That was us you saw and we saw the plane circle and then go North. They said the fire happened so fast they didn't have time to do anything other than grab an icechest and lifejackets and hit the water. They were in the water no more than 5 minutes before we picked them up.:doh


----------



## holy Spear-it (Oct 4, 2007)

Well I am glad the guys are alright. I couldn't help but kind of snicker at the fact that they grabbed the ice chest though. Mustof had the beer in it. Not sure I would have thought to do that. Good save on both accounts!:toast


----------



## fishing with carl childers (Oct 3, 2007)

mister.that was mighty nice of you to help them two fellers out the way you did. i'd have sure hated it was me in that water watching my only way home a burning and whatnot.hhhhhhhhhhmmmmmmmmmmmpeople like you are always in the right place at the right time. i know good things will come of it. you have a nice daynow.hhhhhhhmmmmmm.


----------



## JJ4theTide (Mar 19, 2008)

We were out bottom fishing that day and saw the smoke from a couple miles away. Shot a video of it with our video camera. Sorry for the shakiness.

Glad everybody's okay. Glad you were close by, sealark.


----------



## sandman (Oct 31, 2007)

Sealark,

Well done! The "save" was great, but the awareness to also get it "on film".

A picture is worth "lots" of words & very educational to those that think it can't / wont happen to them!!!

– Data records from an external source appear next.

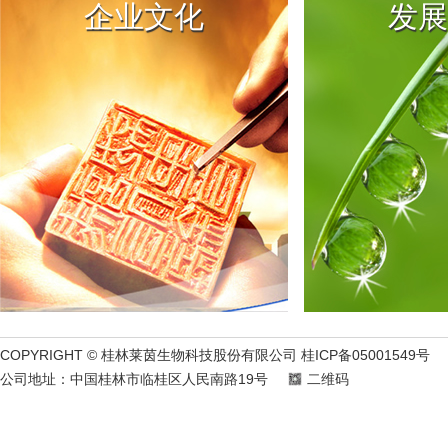
企业文化
发展
COPYRIGHT © 桂林莱茵生物科技股份有限公司 桂ICP备05001549号
公司地址：中国桂林市临桂区人民南路19号
二维码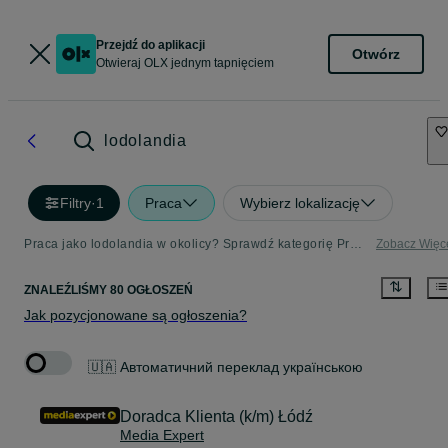
Przejdź do aplikacji
Otwórz
Otwieraj OLX jednym tapnięciem
lodolandia
Filtry
·
1
Praca
Wybierz lokalizację
Praca jako lodolandia w okolicy? Sprawdź kategorię Praca
Zobacz Więc
ZNALEŹLIŚMY 80 OGŁOSZEŃ
Jak pozycjonowane są ogłoszenia?
🇺🇦 Автоматичний переклад українською
Doradca Klienta (k/m) Łódź
Media Expert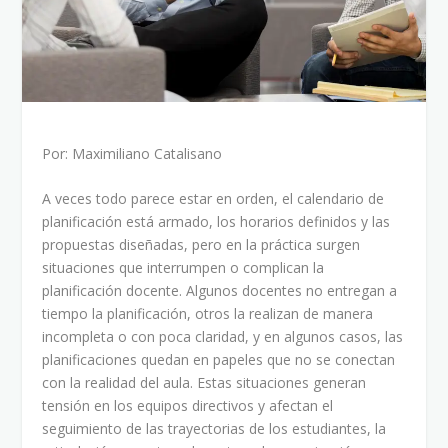
Por: Maximiliano Catalisano
A veces todo parece estar en orden, el calendario de
planificación está armado, los horarios definidos y las
propuestas diseñadas, pero en la práctica surgen
situaciones que interrumpen o complican la
planificación docente. Algunos docentes no entregan a
tiempo la planificación, otros la realizan de manera
incompleta o con poca claridad, y en algunos casos, las
planificaciones quedan en papeles que no se conectan
con la realidad del aula. Estas situaciones generan
tensión en los equipos directivos y afectan el
seguimiento de las trayectorias de los estudiantes, la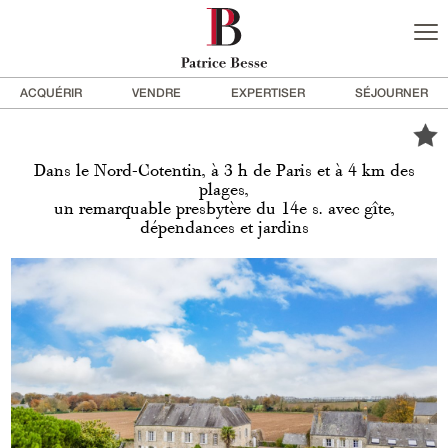
ACQUÉRIR
VENDRE
EXPERTISER
SÉJOURNER
Dans le Nord-Cotentin, à 3 h de Paris et à 4 km des
plages,
un remarquable presbytère du 14e s. avec gîte,
dépendances et jardins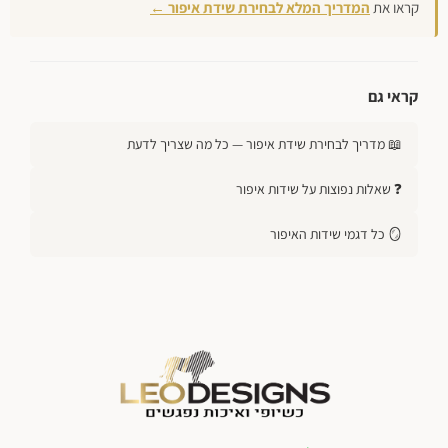
קראו את
המדריך המלא לבחירת שידת איפור ←
קראי גם
📖 מדריך לבחירת שידת איפור — כל מה שצריך לדעת
❓ שאלות נפוצות על שידות איפור
🪞 כל דגמי שידות האיפור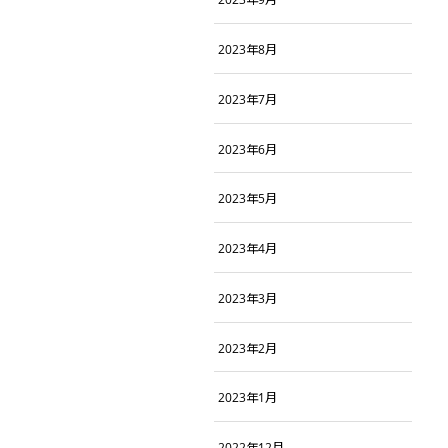
2023年8月
2023年7月
2023年6月
2023年5月
2023年4月
2023年3月
2023年2月
2023年1月
2022年12月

My hat is off to you & your crew.


----------



## Aquanut (Oct 4, 2007)

Thanks to the good samaritans! I responded from the CG Station and am very happy that there was somebody close to pluck them fromthe sea's grasp! I_'ve scene alot of situations that didn't turn out so good. It even makes it better that it was a PFF member!_


----------



## David Ridenour (Sep 28, 2007)

Good job guys! We all have to look after our fellow man.


----------



## jmartintcb (Nov 22, 2007)

In life their are no coincidences, only tests presented to the participant in the game of life to determinethe quality ofa person. It is really great to be the good guy

-anonymous-

Good job guys!


----------